It's the current way of emulating sub-memory-block hotplug on top of the
memory bock device API we have. Hyper-V and XEN have been using that for
a long time.

-- 

Thanks,

David / dhildenb

^ permalink raw reply

* Re: [PATCH v1 0/3] mm/memory_hotplug: Export generic_online_page()
From: Michal Hocko @ 2019-09-23 11:15 UTC (permalink / raw)
  To: David Hildenbrand
  Cc: linux-kernel, linux-mm, Souptick Joarder, linux-hyperv,
	Andrew Morton, Dan Williams, Haiyang Zhang, K. Y. Srinivasan,
	Oscar Salvador, Pavel Tatashin, Qian Cai, Sasha Levin,
	Stephen Hemminger, Wei Yang
In-Reply-To: <df15f269-48df-8738-c714-9fae3cb3b44c@redhat.com>

On Mon 23-09-19 11:31:30, David Hildenbrand wrote:
> On 23.09.19 10:58, Michal Hocko wrote:
> > On Fri 20-09-19 10:17:54, David Hildenbrand wrote:
> >> On 09.09.19 13:48, David Hildenbrand wrote:
> >>> Based on linux/next + "[PATCH 0/3] Remove __online_page_set_limits()"
> >>>
> >>> Let's replace the __online_page...() functions by generic_online_page().
> >>> Hyper-V only wants to delay the actual onlining of un-backed pages, so we
> >>> can simpy re-use the generic function.
> >>>
> >>> Only compile-tested.
> >>>
> >>> Cc: Souptick Joarder <jrdr.linux@gmail.com>
> >>>
> >>> David Hildenbrand (3):
> >>>   mm/memory_hotplug: Export generic_online_page()
> >>>   hv_balloon: Use generic_online_page()
> >>>   mm/memory_hotplug: Remove __online_page_free() and
> >>>     __online_page_increment_counters()
> >>>
> >>>  drivers/hv/hv_balloon.c        |  3 +--
> >>>  include/linux/memory_hotplug.h |  4 +---
> >>>  mm/memory_hotplug.c            | 17 ++---------------
> >>>  3 files changed, 4 insertions(+), 20 deletions(-)
> >>>
> >>
> >> Ping, any comments on this one?
> > 
> > Unification makes a lot of sense to me.
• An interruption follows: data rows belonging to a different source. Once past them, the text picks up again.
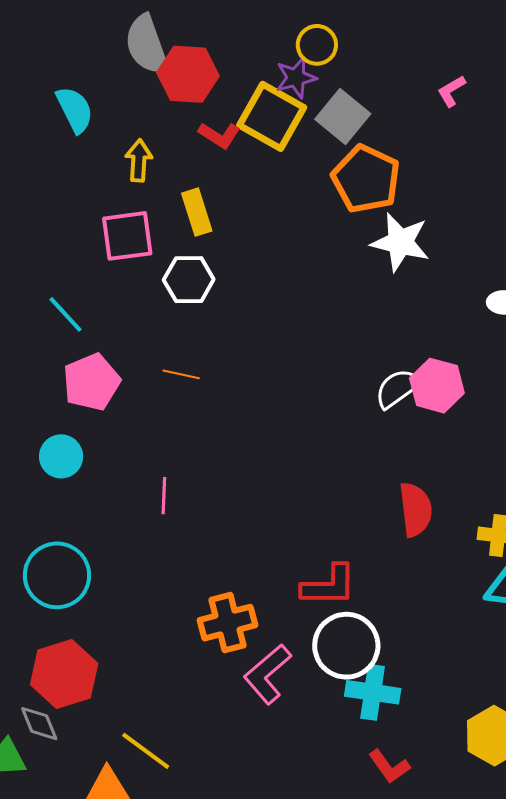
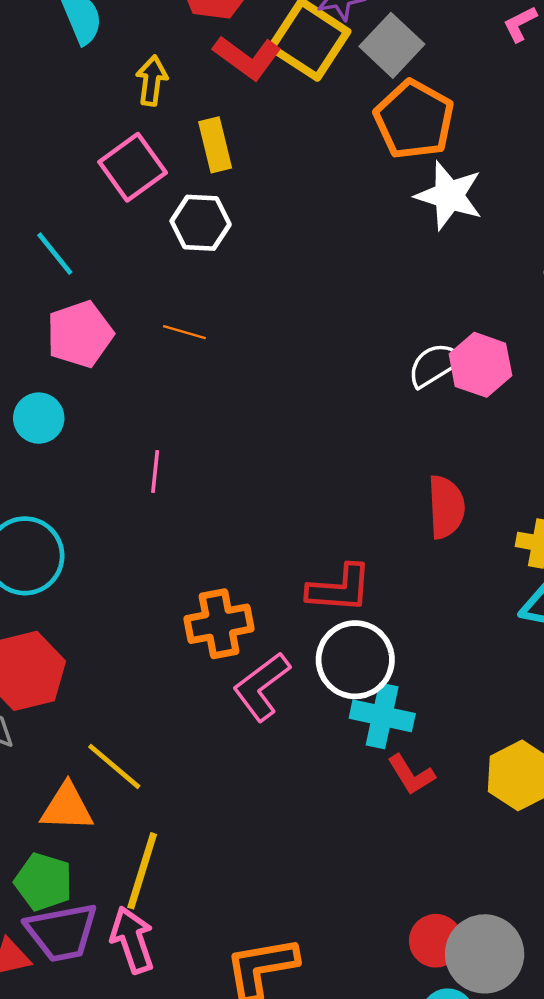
red L-shape: (219, 135) -> (247, 58), size x1.4
pink square: (127, 236) -> (133, 167), turned -32
red L-shape: (389, 766) -> (411, 775), moved

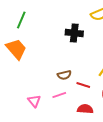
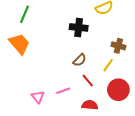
brown semicircle: (64, 75) -> (80, 60), moved, turned -32
red line: (83, 85) -> (88, 81), turned 32

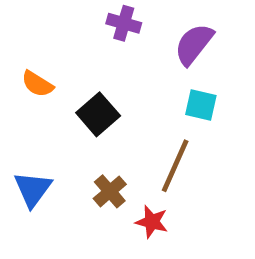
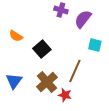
purple cross: (124, 23) -> (61, 10), moved
cyan square: (201, 105) -> (95, 45), moved
brown cross: (110, 191) -> (47, 82), size x1.5

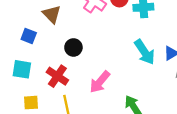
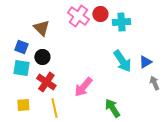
black circle: (73, 47) -> (42, 57), moved
cyan square: (22, 69) -> (21, 68), moved

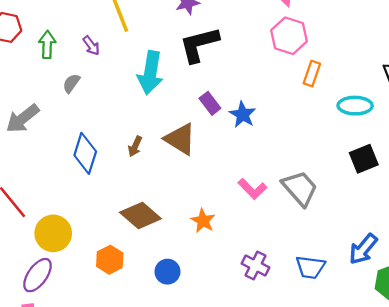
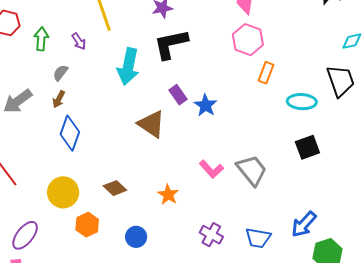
brown arrow: (135, 146) -> (59, 99), moved
brown diamond: (140, 216) -> (115, 188), size x0.7
yellow circle: (53, 233) -> (63, 192), moved

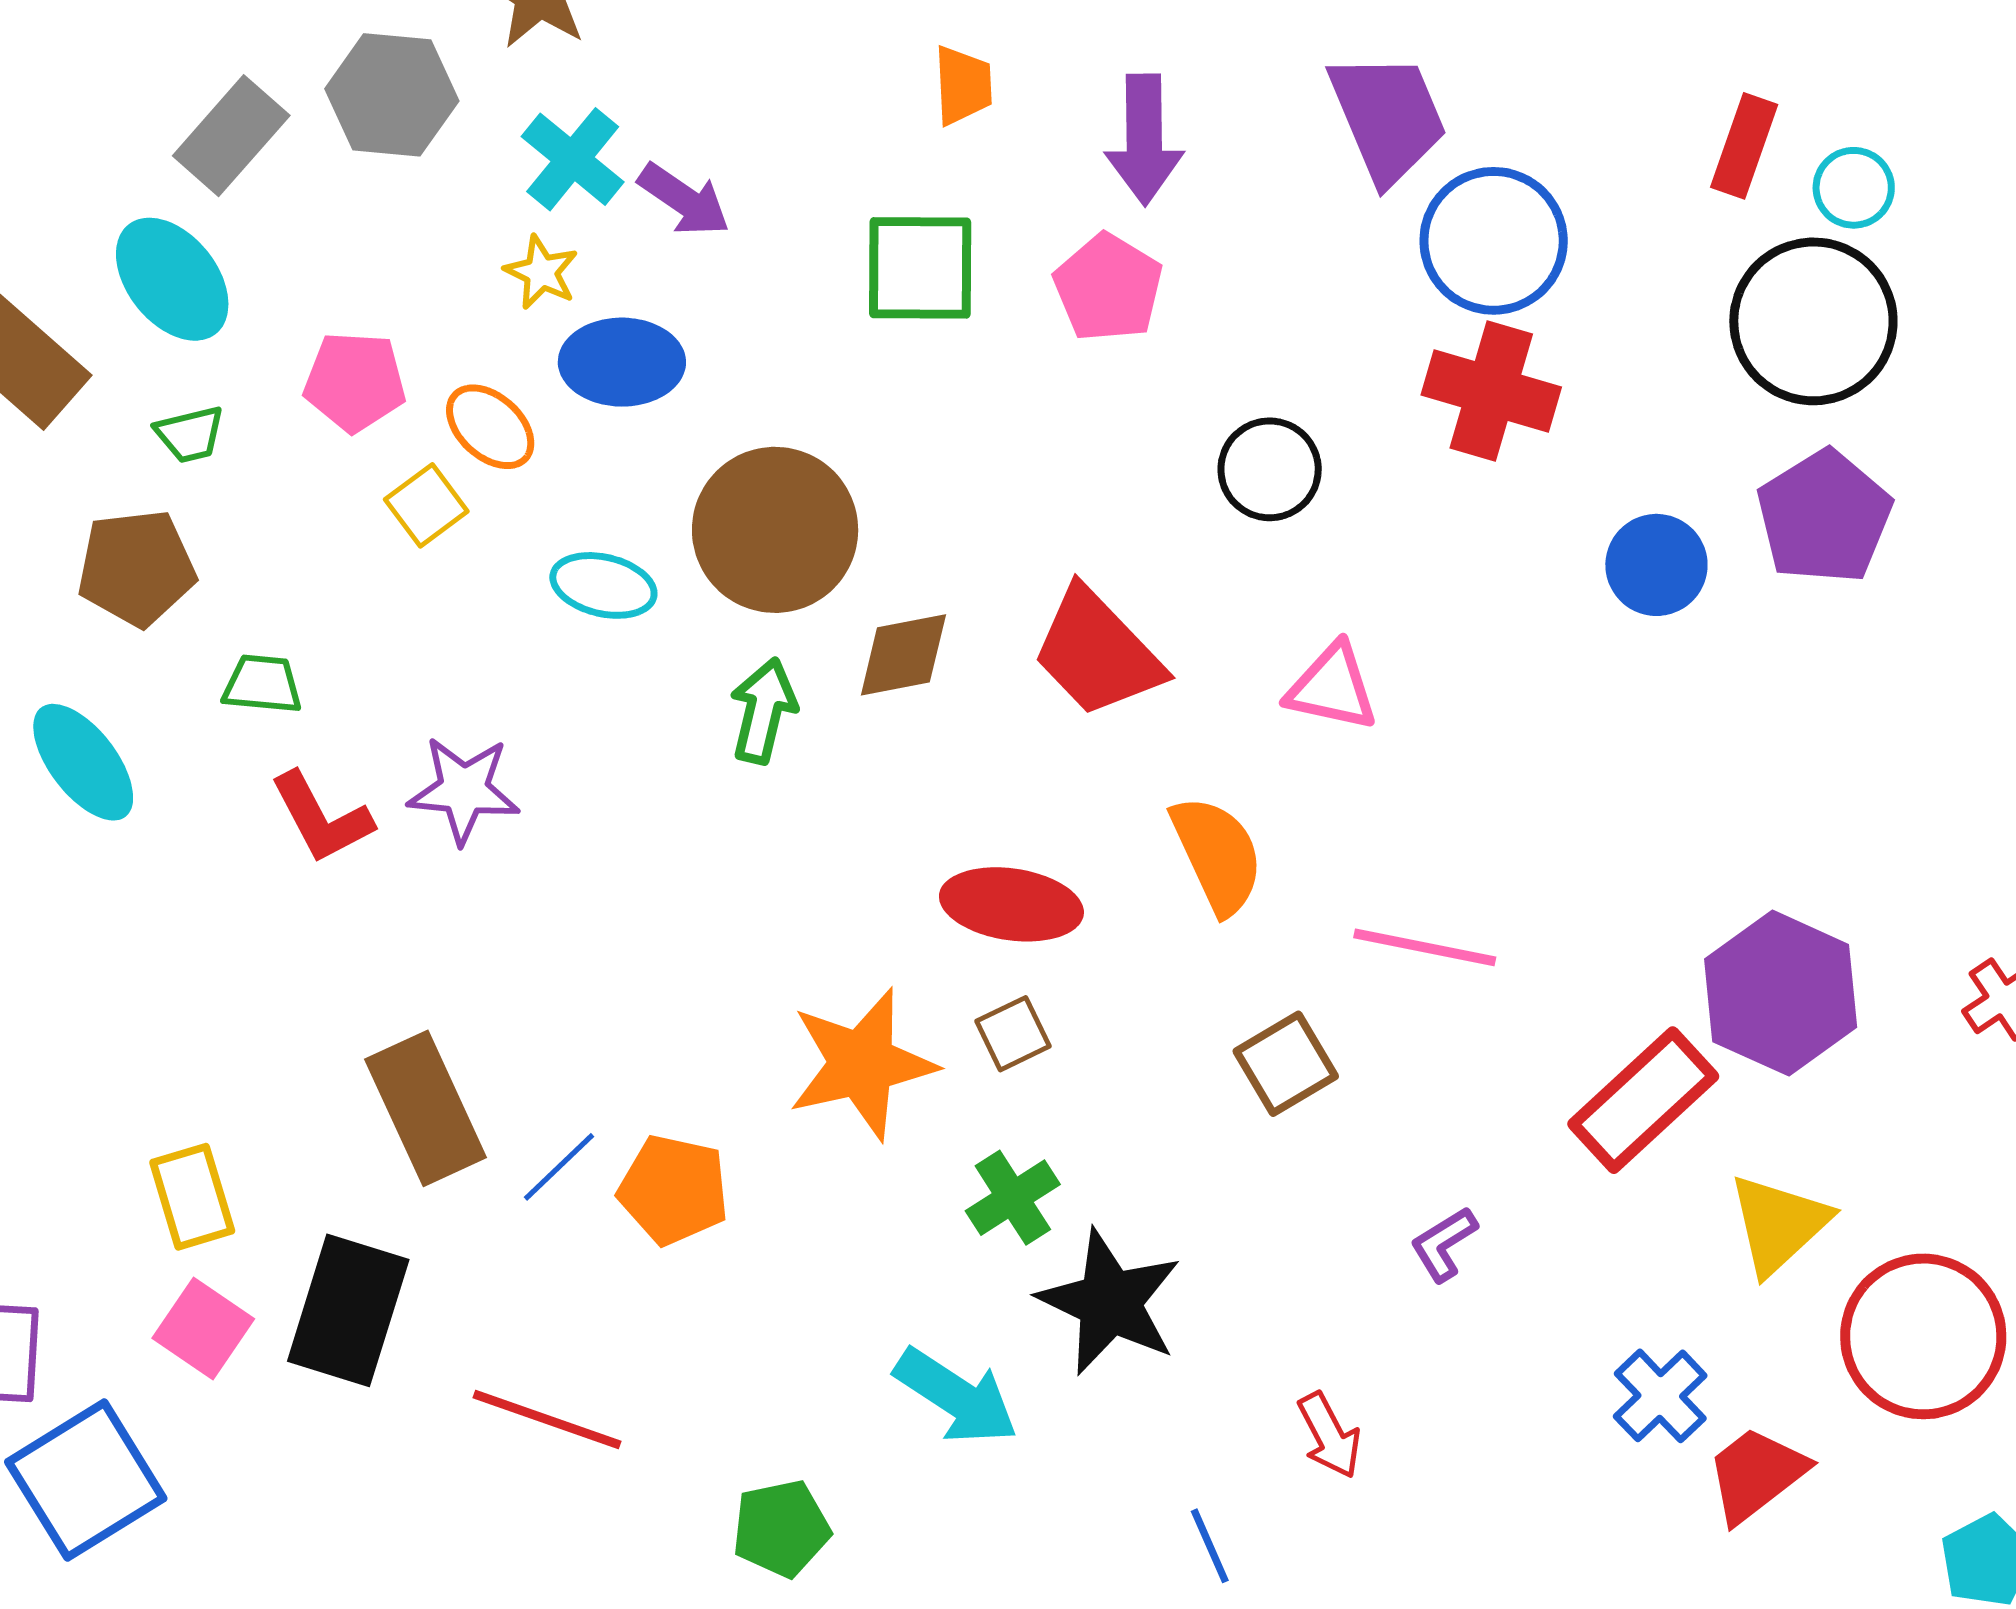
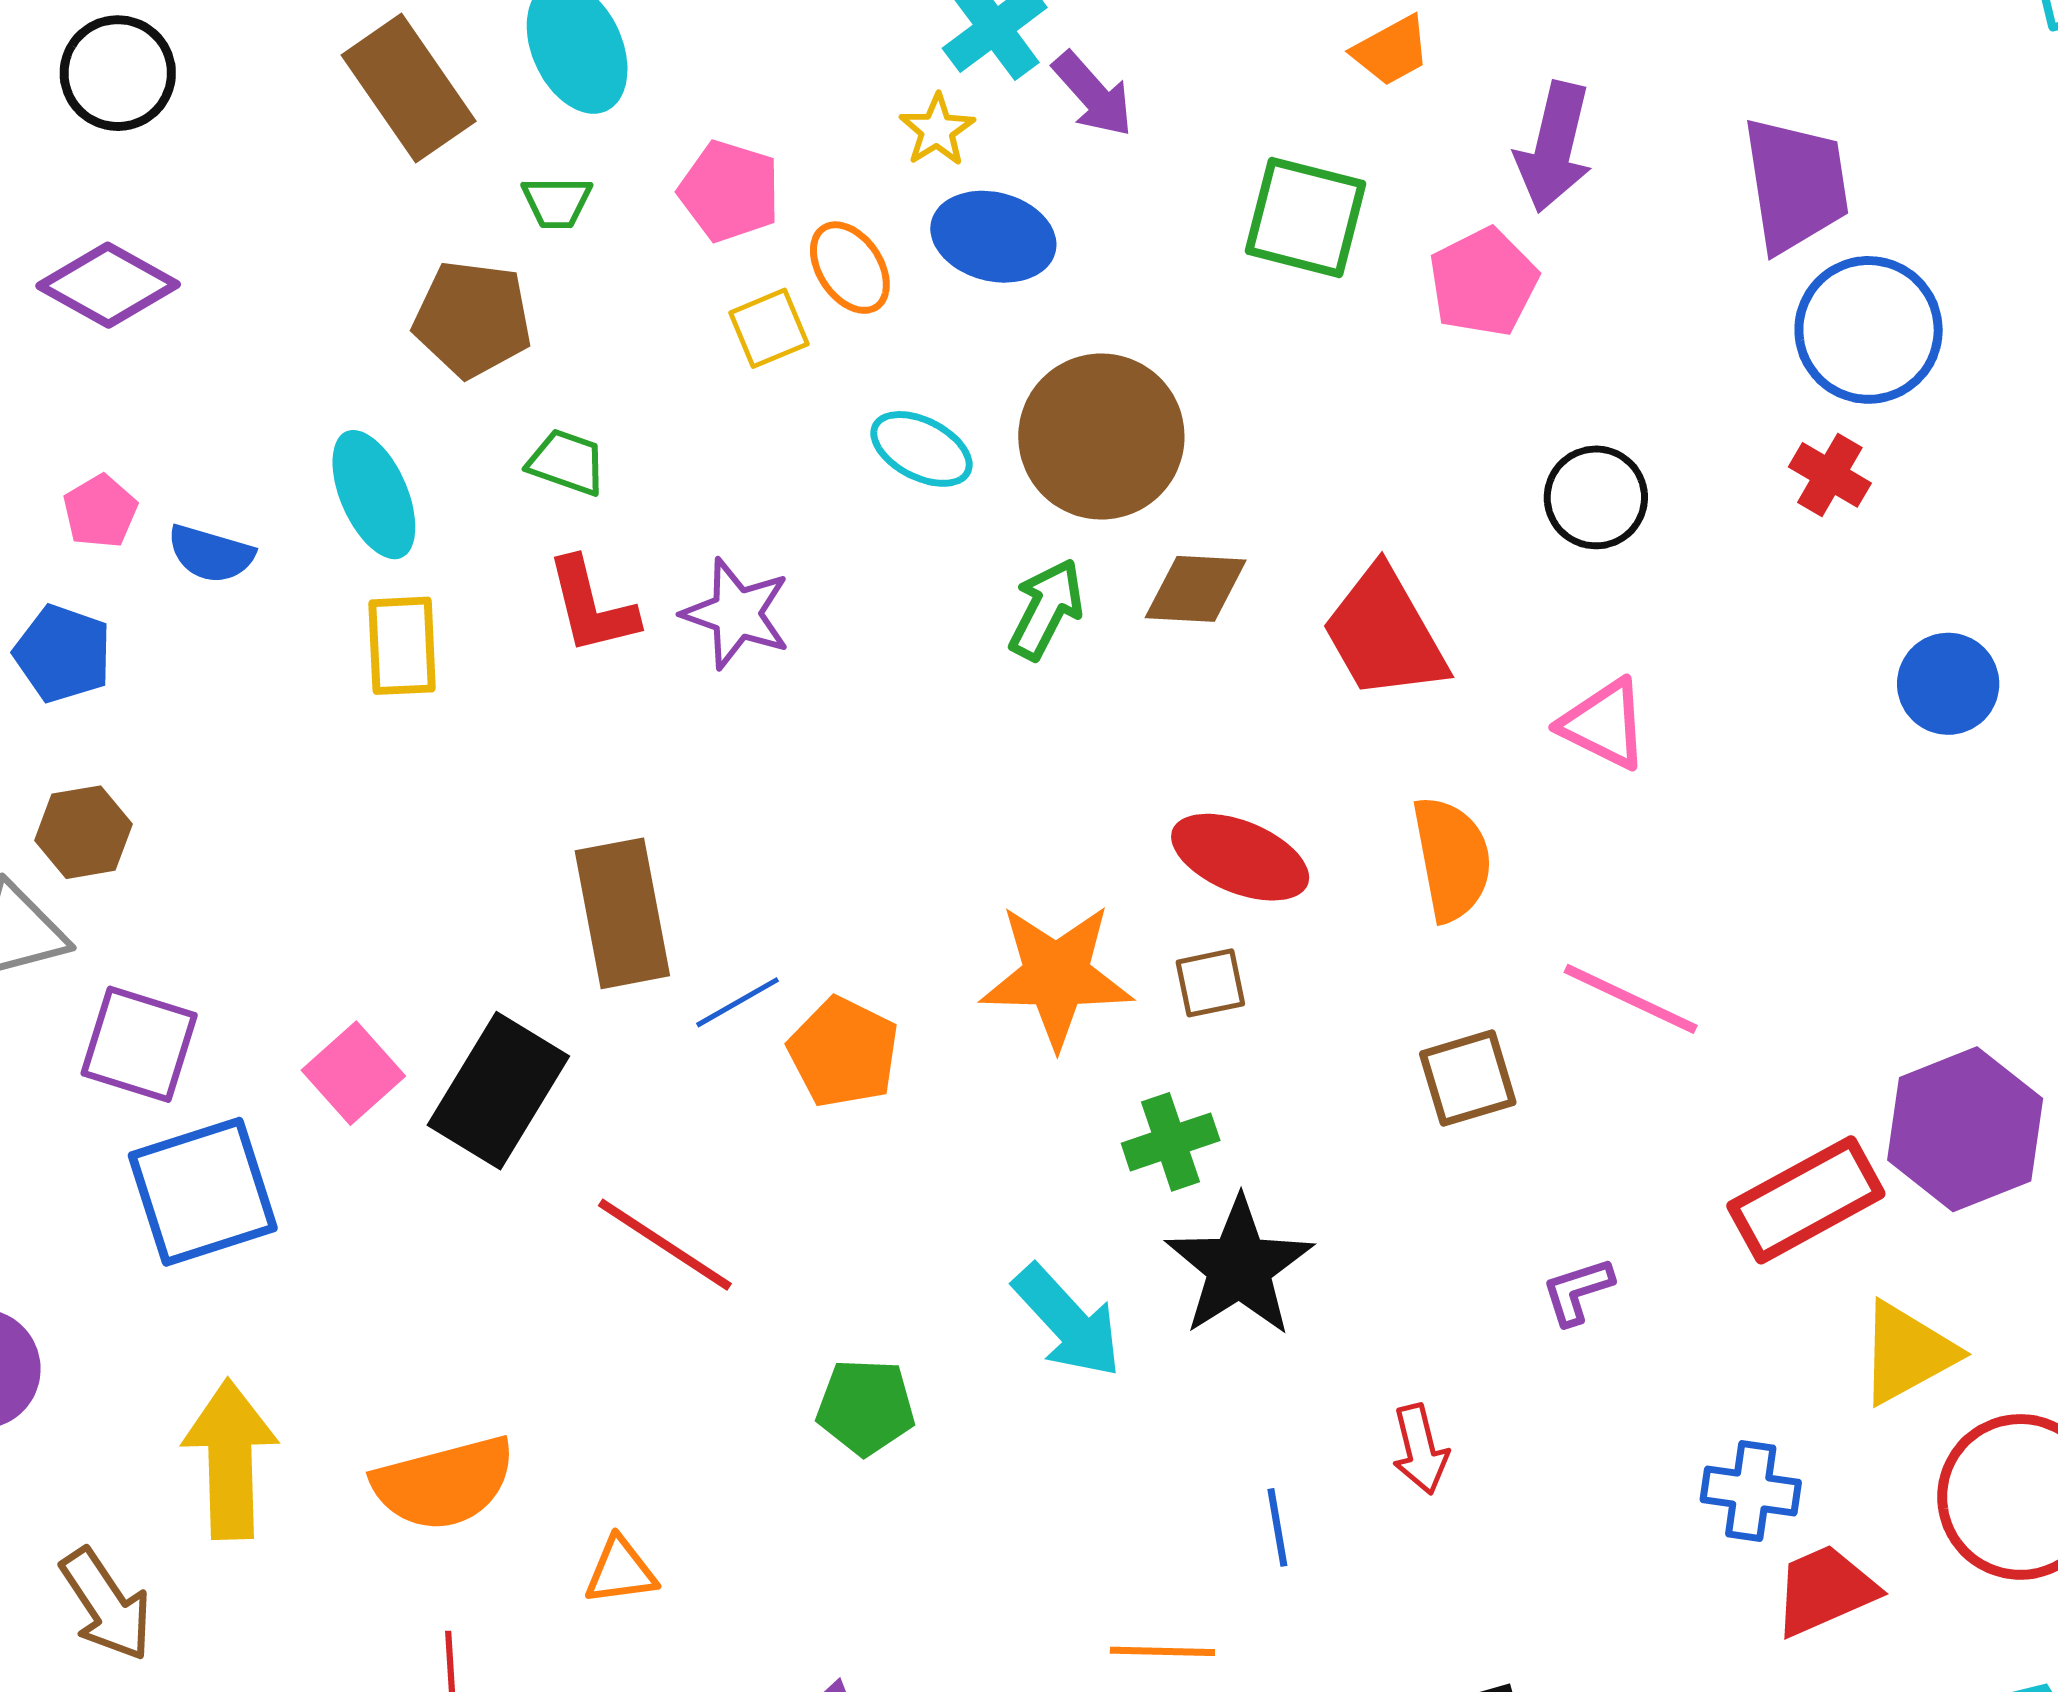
orange trapezoid: (963, 85) -> (1391, 51), turned 50
red cross: (1491, 391) -> (1830, 475), size x0.6
yellow rectangle: (192, 1197) -> (402, 646), moved
blue cross: (1660, 1396) -> (1751, 1491), turned 38

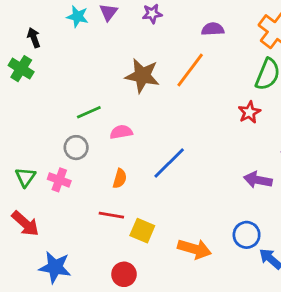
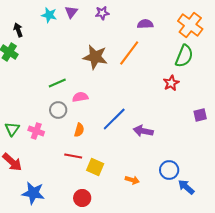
gray circle: (76, 148) -> (58, 110), moved
purple arrow: (258, 180) -> (143, 131), moved
orange arrow: (194, 249) -> (132, 180), size x0.6

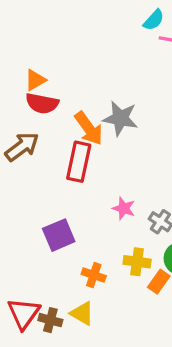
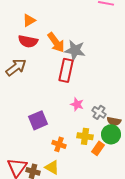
orange triangle: (35, 80) -> (29, 20), moved
orange arrow: (89, 128) -> (56, 42), moved
red rectangle: (79, 162) -> (66, 70), moved

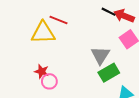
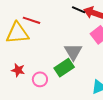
green rectangle: (109, 73) -> (64, 68), moved
pink circle: (49, 81) -> (40, 79), moved

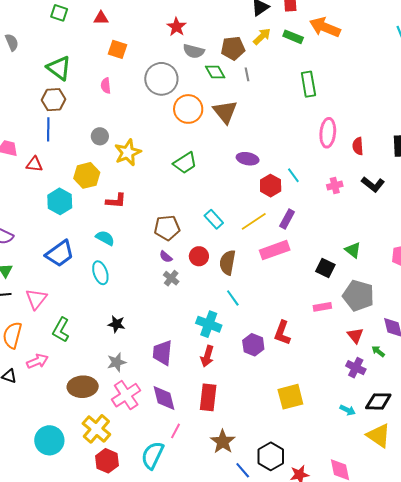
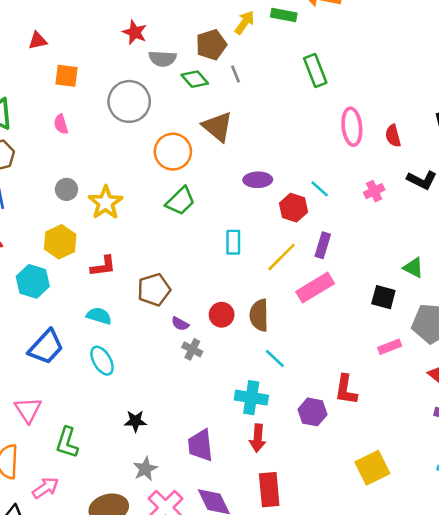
orange circle: (188, 109) -> (173, 152), moved
cyan rectangle: (214, 219) -> (233, 242), moved, turned 54
brown pentagon: (167, 228) -> (154, 290), moved

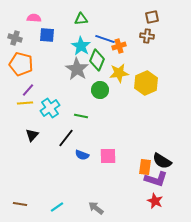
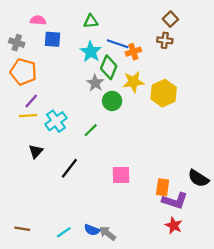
brown square: (152, 17) -> (170, 19), turned -32
gray star: (77, 69) -> (95, 83), moved, size x0.7
green line: (81, 116) -> (91, 130), turned -56
black line: (66, 138) -> (69, 168), moved
blue semicircle: (82, 155) -> (92, 230), moved
black semicircle: (162, 161) -> (198, 178), moved

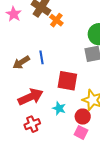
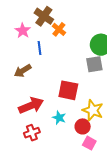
pink star: (14, 14) -> (23, 31), moved
blue line: (42, 57) -> (39, 48), moved
pink square: (81, 132) -> (89, 143), moved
You can add
> > Acked-by: Michal Hocko <mhocko@suse.com>
> > 
> > I will most likely won't surprise if I asked for more here though ;)
> 
> I'm not surprised, but definitely not in a negative sense ;) I was
> asking myself if we could somehow rework this, too.
> 
> > I have to confess I really detest the whole concept of a hidden callback
> > with a very weird API. Is this something we can do about? I do realize
> > that adding a callback would require either cluttering the existing APIs
> > but maybe we can come up with something more clever. Or maybe existing
> > external users of online callback can do that as a separate step after
> > the online is completed - or is this impossible due to locking
> > guarantees?
> > 
> 
> The use case of this (somewhat special) callback really is to avoid
> selected (unbacked in the hypervisor) pages to get put to the buddy just
> now, but instead to defer that (sometimes, defer till infinity ;) ).
> Especially, to hinder these pages from getting touched at all. Pages
> that won't be put to the buddy will usually get PG_offline set (e.g.,
> Hyper-V and XEN) - the only two users I am aware of.
> 
> For Hyper-V (and also eventually virtio-mem), it is important to set
> PG_offline before marking the section to be online (SECTION_IS_ONLINE).
> Only this way, PG_offline is properly set on all pfn_to_online_page()
> pages, meaning "don't touch this page" - e.g., used to skip over such
> pages when suspending or by makedumpfile to skip over such offline pages
> when creating a memory dump.

Thanks for the clarification. I have never really studied what those
callbacks are doing really.

> So if we would e.g., try to piggy-back onto the memory_notify()
> infrastructure, we could
> 1. Online all pages to the buddy (dropping the callback)
> 2. E.g., memory_notify(MEM_ONLINE_PAGES, &arg);
> -> in the notifier, pull pages from the buddy, mark sections online
> 3. Set all involved sections online (online_mem_sections())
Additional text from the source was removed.